*RECORDS SHOWN*
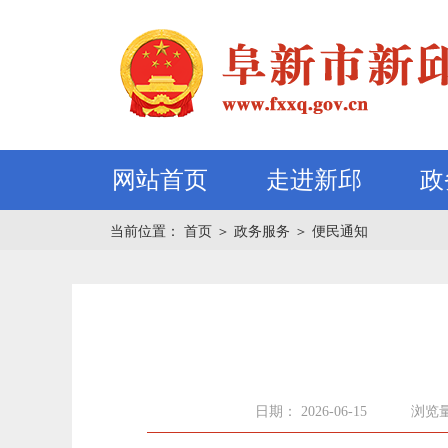
网站首页
走进新邱
政
当前位置：
首页
＞
政务服务
＞
便民通知
日期： 2026-06-15
浏览量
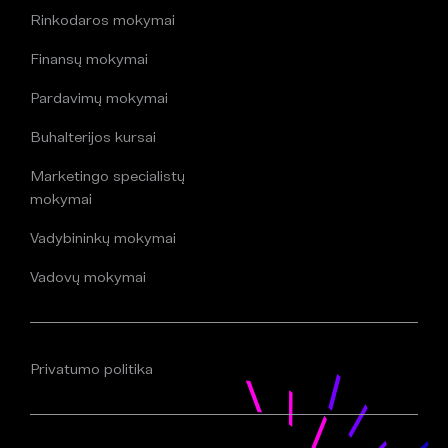
Rinkodaros mokymai
Finansų mokymai
Pardavimų mokymai
Buhalterijos kursai
Marketingo specialistų
mokymai
Vadybininkų mokymai
Vadovų mokymai
Privatumo politika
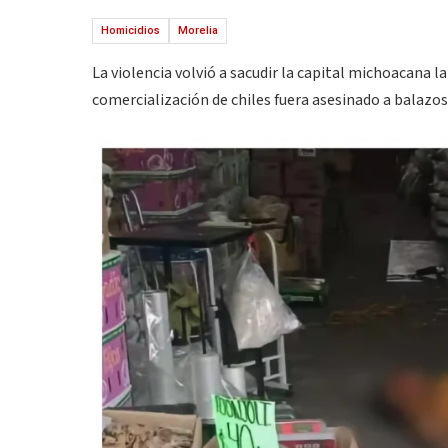
Homicidios
Morelia
La violencia volvió a sacudir la capital michoacana l
comercialización de chiles fuera asesinado a balazos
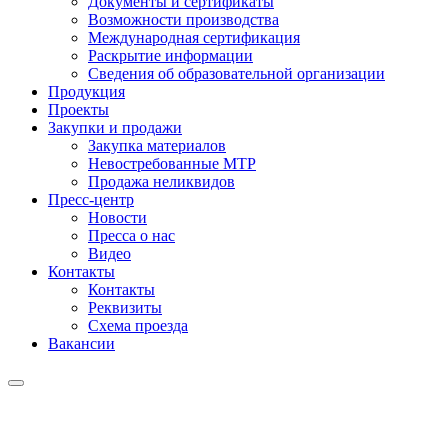
Документы и сертификаты
Возможности производства
Международная сертификация
Раскрытие информации
Сведения об образовательной организации
Продукция
Проекты
Закупки и продажи
Закупка материалов
Невостребованные МТР
Продажа неликвидов
Пресс-центр
Новости
Пресса о нас
Видео
Контакты
Контакты
Реквизиты
Схема проезда
Вакансии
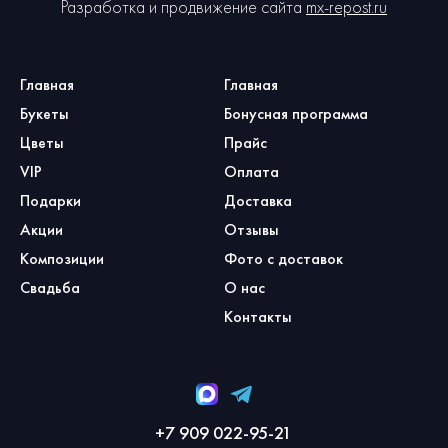
Разработка и продвижение сайта
mx-repost.ru
Главная
Главная
Букеты
Бонусная программа
Цветы
Прайс
VIP
Оплата
Подарки
Доставка
Акции
Отзывы
Композиции
Фото с доставок
Свадьба
О нас
Контакты
+7 909 022-95-21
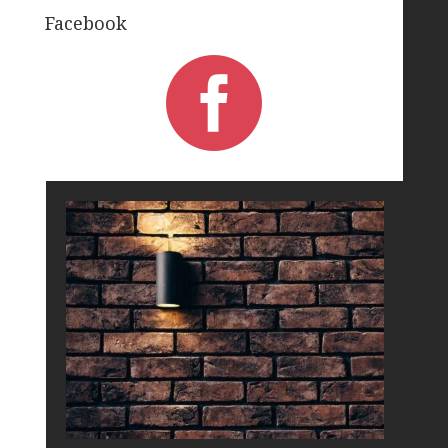
Facebook

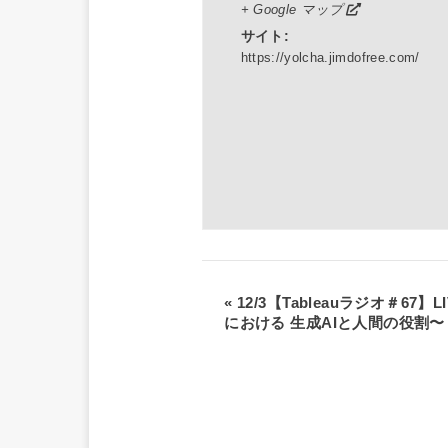
+ Google マップ
サイト:
https://yolcha.jimdofree.com/
«
12/3【Tableauラジオ＃67
における 生成AIと人間の役割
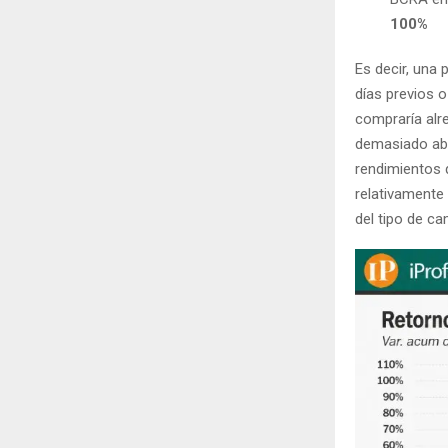
100%
Es decir, una
días previos o
compraría alr
demasiado abu
rendimientos 
relativamente
del tipo de ca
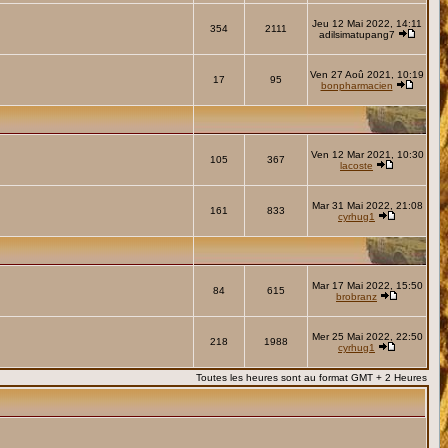
Jeu 12 Mai 2022, 14:11
354
2111
adilsimatupang7
Ven 27 Aoû 2021, 10:19
17
95
bonpharmacien
Ven 12 Mar 2021, 10:30
105
367
lacoste
Mar 31 Mai 2022, 21:08
161
833
cyrhug1
Mar 17 Mai 2022, 15:50
84
615
brobranz
Mer 25 Mai 2022, 22:50
218
1988
cyrhug1
Toutes les heures sont au format GMT + 2 Heures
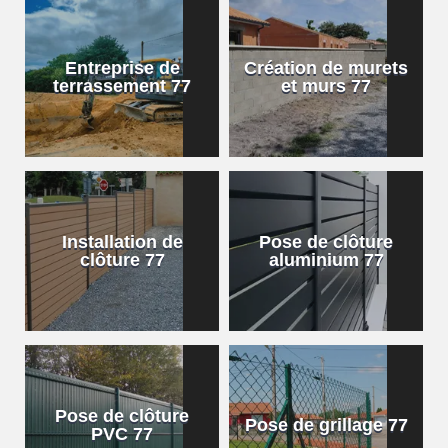
Entreprise de
Création de murets
terrassement 77
et murs 77
Installation de
Pose de clôture
clôture 77
aluminium 77
Pose de clôture
Pose de grillage 77
PVC 77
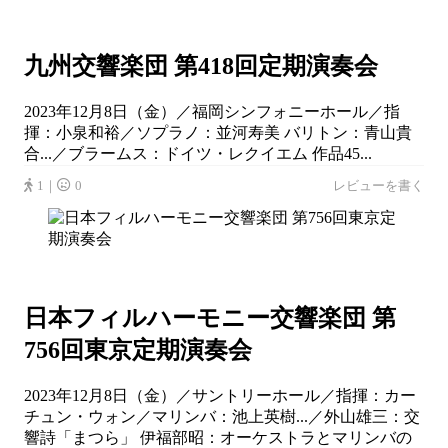
九州交響楽団 第418回定期演奏会
2023年12月8日（金）／福岡シンフォニーホール／指
揮：小泉和裕／ソプラノ：並河寿美 バリトン：青山貴
合...／ブラームス：ドイツ・レクイエム 作品45...
1｜
0
レビューを書く
日本フィルハーモニー交響楽団 第
756回東京定期演奏会
2023年12月8日（金）／サントリーホール／指揮：カー
チュン・ウォン／マリンバ：池上英樹...／外山雄三：交
響詩「まつら」 伊福部昭：オーケストラとマリンバの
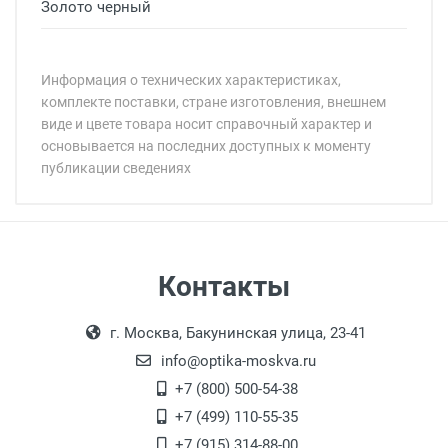
Золото черный
Информация о технических характеристиках,
комплекте поставки, стране изготовления, внешнем
виде и цвете товара носит справочный характер и
основывается на последних доступных к моменту
публикации сведениях
Минимальная сумма заказа 5 000 рублей.
Минимальная сумма заказа 5 000 рублей.
Артикул модели:
Бренд:
Страна:
Цвет модели:
Самовывоз
Контакты
Пол:
Выдаем товар в рабочие дни с 9:00 до
Оплата наличными.
РЦ:
г. Москва, Бакунинская улица, 23-41
18:00, по субботам с 11:00 до 15:00, в
Общая ширина:
офисе по адресу: г. Москва,
info@optika-moskva.ru
Длина дужки:
Переведеновский переулок 17, корпус 1,
+7 (800) 500-54-38
Ширина линзы:
второй этаж, тел. +7 (499) 110-55-35.
+7 (499) 110-55-35
Высота линзы:
Самовывоз.
После того, как заказ поступает в пункт
Оплата товара производится
+7 (915) 314-88-00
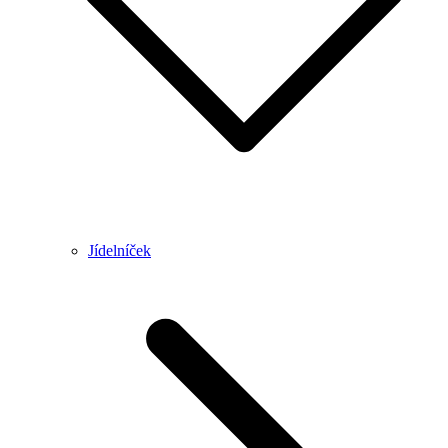
Jídelníček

*DIRECTIONS FOR THIS TASK*
Excluding the pictures, write out exactly the lines from the line that contains "второй этаж, тел. +7 (499) 110-55-35." through the end of the records.

*SOLUTION TO THIS TASK*
второй этаж, тел. +7 (499) 110-55-35.
+7 (499) 110-55-35
Высота линзы:
Самовывоз.
После того, как заказ поступает в пункт
Оплата товара производится
+7 (915) 314-88-00
Jídelníček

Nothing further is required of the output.